![]()
Compatibility Issues Between DataFlex Databases and
Databases Accessed Through CLI Based Connectivity Kits Version 2.1
A Data Access
Worldwide White Paper
by Ben Weijers
August 2002
Last Edited: September 23, 2002
Overview First of all we need to define what exactly a compatibility issue is. For
the purpose of this document we define a compatibility issue as: A situation
where a certain technique used in a DataFlex program gets a different result
when using the DataFlex database than when using a database accessed through CLI
Connectivity Kits.
Result, in this definition, is the end result and does not include the time needed
to get at the end result. Next to the definition above, we would like to introduce performance
issues. For the purpose of this document we define a performance issue as: A situation
where a certain technique used in DataFlex is (much) faster when using the
DataFlex database than when using a database accessed through CLI Connectivity
Kits. Note that performance is only an issue when CLI is slower than DataFlex.

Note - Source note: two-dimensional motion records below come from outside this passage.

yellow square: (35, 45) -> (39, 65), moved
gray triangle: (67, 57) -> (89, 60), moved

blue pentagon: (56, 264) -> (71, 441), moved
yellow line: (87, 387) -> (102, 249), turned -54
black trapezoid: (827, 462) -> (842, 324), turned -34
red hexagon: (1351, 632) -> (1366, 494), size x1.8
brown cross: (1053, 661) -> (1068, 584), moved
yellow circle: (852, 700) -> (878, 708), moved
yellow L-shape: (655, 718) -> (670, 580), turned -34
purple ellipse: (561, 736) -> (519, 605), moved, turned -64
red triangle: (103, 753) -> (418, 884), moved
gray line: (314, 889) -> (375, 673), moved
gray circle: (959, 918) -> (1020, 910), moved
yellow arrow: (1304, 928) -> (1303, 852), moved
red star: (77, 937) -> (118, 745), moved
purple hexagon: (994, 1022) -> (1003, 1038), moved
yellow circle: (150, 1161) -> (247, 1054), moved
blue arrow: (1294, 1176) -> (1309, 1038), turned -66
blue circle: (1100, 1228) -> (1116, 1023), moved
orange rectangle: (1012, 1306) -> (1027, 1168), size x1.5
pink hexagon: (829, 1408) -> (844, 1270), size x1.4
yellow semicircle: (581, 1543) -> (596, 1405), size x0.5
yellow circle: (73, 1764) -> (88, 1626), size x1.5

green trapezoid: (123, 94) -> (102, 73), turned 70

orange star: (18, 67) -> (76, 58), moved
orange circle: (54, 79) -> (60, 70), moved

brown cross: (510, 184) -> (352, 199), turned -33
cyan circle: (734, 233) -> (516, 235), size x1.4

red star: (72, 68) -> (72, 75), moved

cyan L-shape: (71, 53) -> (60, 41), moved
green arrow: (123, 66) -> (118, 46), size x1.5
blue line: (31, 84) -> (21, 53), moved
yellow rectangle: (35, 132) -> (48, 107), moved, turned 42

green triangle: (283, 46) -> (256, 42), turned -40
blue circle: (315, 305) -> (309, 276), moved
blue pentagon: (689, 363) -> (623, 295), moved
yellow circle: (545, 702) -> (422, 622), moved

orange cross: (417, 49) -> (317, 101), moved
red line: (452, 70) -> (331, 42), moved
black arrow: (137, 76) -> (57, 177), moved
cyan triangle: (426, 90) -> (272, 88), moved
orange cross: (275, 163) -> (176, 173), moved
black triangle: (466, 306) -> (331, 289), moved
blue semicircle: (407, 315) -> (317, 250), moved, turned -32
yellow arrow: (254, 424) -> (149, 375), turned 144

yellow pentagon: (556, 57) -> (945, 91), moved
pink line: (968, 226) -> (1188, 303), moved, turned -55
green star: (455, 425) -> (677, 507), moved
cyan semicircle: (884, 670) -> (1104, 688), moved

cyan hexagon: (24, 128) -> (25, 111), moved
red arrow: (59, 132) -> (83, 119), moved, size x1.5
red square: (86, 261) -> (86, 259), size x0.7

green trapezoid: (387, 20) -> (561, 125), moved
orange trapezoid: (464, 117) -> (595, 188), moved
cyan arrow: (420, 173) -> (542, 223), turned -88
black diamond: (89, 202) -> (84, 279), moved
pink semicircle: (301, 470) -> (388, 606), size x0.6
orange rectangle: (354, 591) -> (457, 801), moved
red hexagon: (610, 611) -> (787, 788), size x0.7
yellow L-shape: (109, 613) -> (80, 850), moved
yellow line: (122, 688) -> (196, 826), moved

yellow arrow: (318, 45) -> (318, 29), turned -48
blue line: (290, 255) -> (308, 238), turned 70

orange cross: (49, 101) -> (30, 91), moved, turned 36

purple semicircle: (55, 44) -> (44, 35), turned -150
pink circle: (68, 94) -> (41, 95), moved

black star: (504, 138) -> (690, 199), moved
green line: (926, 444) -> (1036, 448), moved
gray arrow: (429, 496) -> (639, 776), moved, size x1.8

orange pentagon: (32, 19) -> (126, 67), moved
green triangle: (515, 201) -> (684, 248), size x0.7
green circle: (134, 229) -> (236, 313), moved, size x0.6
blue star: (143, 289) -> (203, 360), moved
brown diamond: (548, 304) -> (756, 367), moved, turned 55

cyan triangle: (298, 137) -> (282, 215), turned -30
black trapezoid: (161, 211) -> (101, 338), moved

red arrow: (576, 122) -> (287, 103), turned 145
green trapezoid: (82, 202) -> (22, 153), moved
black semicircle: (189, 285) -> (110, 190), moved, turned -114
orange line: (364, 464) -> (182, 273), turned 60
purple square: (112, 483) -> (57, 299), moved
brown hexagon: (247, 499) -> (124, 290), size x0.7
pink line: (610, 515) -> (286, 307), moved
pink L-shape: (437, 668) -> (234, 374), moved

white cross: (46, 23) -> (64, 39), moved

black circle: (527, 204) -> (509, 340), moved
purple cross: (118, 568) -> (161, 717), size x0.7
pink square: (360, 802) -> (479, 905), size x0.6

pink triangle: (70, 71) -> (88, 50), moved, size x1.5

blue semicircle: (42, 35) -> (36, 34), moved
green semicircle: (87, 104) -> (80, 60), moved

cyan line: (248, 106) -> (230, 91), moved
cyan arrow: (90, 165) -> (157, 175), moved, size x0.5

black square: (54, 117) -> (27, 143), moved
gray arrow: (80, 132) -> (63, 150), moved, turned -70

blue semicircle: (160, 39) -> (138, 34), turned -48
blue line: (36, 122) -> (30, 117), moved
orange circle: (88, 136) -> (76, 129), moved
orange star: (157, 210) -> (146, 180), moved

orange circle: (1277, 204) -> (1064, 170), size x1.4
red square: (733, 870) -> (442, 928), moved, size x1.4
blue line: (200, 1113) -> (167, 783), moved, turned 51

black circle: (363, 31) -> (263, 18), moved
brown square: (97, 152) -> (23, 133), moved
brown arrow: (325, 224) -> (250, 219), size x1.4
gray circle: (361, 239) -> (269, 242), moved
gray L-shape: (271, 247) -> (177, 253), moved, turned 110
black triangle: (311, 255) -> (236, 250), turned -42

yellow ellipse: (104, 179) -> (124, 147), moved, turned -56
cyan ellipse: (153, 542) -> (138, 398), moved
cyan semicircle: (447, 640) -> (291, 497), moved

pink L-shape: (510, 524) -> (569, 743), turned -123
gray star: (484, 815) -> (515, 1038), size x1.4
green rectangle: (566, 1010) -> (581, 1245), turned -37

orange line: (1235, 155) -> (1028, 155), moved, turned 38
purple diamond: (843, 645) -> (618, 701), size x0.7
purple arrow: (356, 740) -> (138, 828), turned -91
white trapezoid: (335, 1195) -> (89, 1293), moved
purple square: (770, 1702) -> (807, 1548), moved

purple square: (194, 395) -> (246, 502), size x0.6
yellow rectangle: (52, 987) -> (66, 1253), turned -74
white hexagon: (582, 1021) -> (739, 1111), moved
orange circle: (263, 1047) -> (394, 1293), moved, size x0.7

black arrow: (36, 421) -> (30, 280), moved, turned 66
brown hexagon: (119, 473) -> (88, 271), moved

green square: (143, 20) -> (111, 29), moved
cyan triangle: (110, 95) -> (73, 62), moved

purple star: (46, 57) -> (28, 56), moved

In the cases where it is faster, we do not speak of a performance issue. As
opposed to compatibility issues, the performance issues are not bi-directional.
This is because speed is rated to be a positive thing. Making things faster is
always greeted as an improvement. Making things slower usually is only accepted
if it also introduces some benefit that weighs more than the disadvantage of
losing speed. We will present two lists of issues, compatibility and performance
issues, as defined above. Each individual issue needs to be prioritized on its
own merits. It is not the case that compatibility issues always get a higher
priority than performance issues. Complete compatibility on a non-performing
driver is not acceptable, as is great incompatibility on a fast driver. The issues discussed in this document may or may not apply in a given
environment. Some issues only apply when connecting to existing data, others
always apply. The following sections give a short overview of what may or may
not apply to a given environment. The ODBC Connectivity Kit is not listed in
the following sections because when using ODBC it all depends on the back end.
This document describes compatibility issues between using the DataFlex
database or a database accessed through one of the CLI based Connectivity Kits.
When converting from DataFlex to SQL Server, the following issues can
occur:
·
Overlap
and Underlap Support
·
Case
Sensitive
Index Segments
·
Locking
·
Ascending/Descending
Index Segments
only on pre SQL server
2000 versions.
When attaching to an existing SQL Server table the following issues can
occur:
·
Unique
versus Non-unique
Indexes
·
Locking
·
Zerofile
When converting from DataFlex to DB2, the following issues can occur:
·
Overlap
and Underlap Support
·
Case
Sensitive
Index Segments
·
Locking
·
Zerofile
When attaching to an existing DB2 table the following issues can occur:
·
NULL
Collating
only when NULL values are allowed.
·
Unique
versus Non-unique
Indexes
·
Locking
·
Null
Sorting
only when NULL values are allowed.
·
Zerofile
This chapter discusses compatibility issues between the DataFlex database
and a database accessed through a CLI based Connectivity Kit.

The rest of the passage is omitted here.